À la tête de Bayes Impact, ONG à but non lucratif, il projette de résoudre le chômage par une plateforme web qui répond au nom de « my game plan », que l’on peut traduire par « mon plan d’attaque ». Il s’agit de guider de manière personnalisée le demandeur d’emploi dans ses démarches, en se basant sur les données du marché du travail (emplois vacants, informations sur les métiers d’avenir ou en tension, compétences requises, zones géographiques qui embauchent, etc.) ainsi que sur la base de données anonymisées de Pôle emploi. Via une interface intuitive et simple, la personne répond à une série de questions qui permet au logiciel d’analyser son profil, agréger un grand nombre de données en temps réel et enfin de lui proposer offres d’emplois ou propositions de formations, adaptées à ses compétences et à ses souhaits d’évolutions.
Encensée par les pouvoirs publics, la toute jeune organisation a signé un partenariat avec Pôle Emploi pour un déploiement de sa plateforme open-source d’ici la fin de cette année. Le recours au Big Data devrait permettre de changer d’échelle de travail en croisant un flot incessant de données et donc de fluidifier le marché du travail. Il suffit seulement de croire que la science des données prévaudra sur l’instinct.
Quel futur pour le travail ?
Se contenter d’observer que le marché du recrutement n’en finit pas d’être bousculé par le numérique, c’est oublier que cette tornade technologique secoue l’emploi, dans toutes ses dimensions. Pour son premier rapport consacré au « Futur des emplois », le Forum de Davos a mis en avant le chiffre de 5 millions d’emplois supprimés dans les 15 principales puissances économiques mondiales d’ici à 2020. À l’inverse, 2 millions de nouveaux emplois seraient créés en 5 ans ; essentiellement dans le sillage des nouvelles technologies.
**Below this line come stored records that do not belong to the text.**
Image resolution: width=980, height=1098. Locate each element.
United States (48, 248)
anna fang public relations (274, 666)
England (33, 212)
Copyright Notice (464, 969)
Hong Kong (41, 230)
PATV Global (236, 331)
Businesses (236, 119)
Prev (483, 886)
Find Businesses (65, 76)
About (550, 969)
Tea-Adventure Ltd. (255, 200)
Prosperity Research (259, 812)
L’enjeu majeur de notre siècle sera, à n’en pas douter, l’adaptation des travailleurs à cette révolution numérique sous ses formes multiples : robotique, intelligence artificielle, machine learning (algorithmes capables de s’améliorer en continu sans intervention humaine)…
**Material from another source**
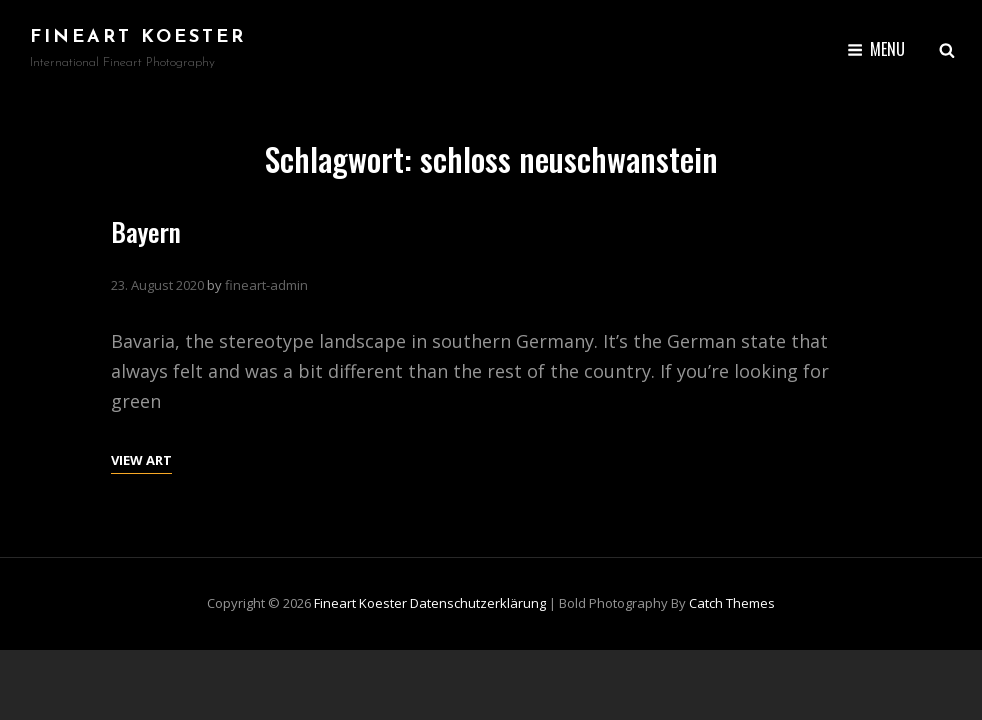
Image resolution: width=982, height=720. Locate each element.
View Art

Au-delà de ces ruptures qui feront que, pour tel ou tel type d’emploi, l’on pourra se passer de travailleurs, parions que la tendance la plus profonde portera sur le changement de nature du travail lui-même. Pour un grand nombre de métiers, il est désormais possible de choisir ses lieux (n’importe où, y compris les nouveaux tiers lieux de coworking et autres fablabs qui éclosent dans les grandes villes), ses moments (n’importe quand) et ses relations (seul ou en communautés) de travail. On le voit, l’entreprise évolue, change et se fragmente en une multitude de travailleurs indépendants qui peuvent passer d’un emploi à un autre (« slashers ») et collaborer par le biais de plateformes numériques ; sorte de disruption généralisée du travail.
Reste que les États devront s’adapter à ce nouveau monde de l’emploi. Il faudra de plus en plus intégrer ces nouvelles technologies pour éviter que notre société ne ressemble au monde de Trepalium, nouvelle série d’Arte diffusée le 11 février, dans lequel 80 % de la population sont privés de toute activité professionnelle.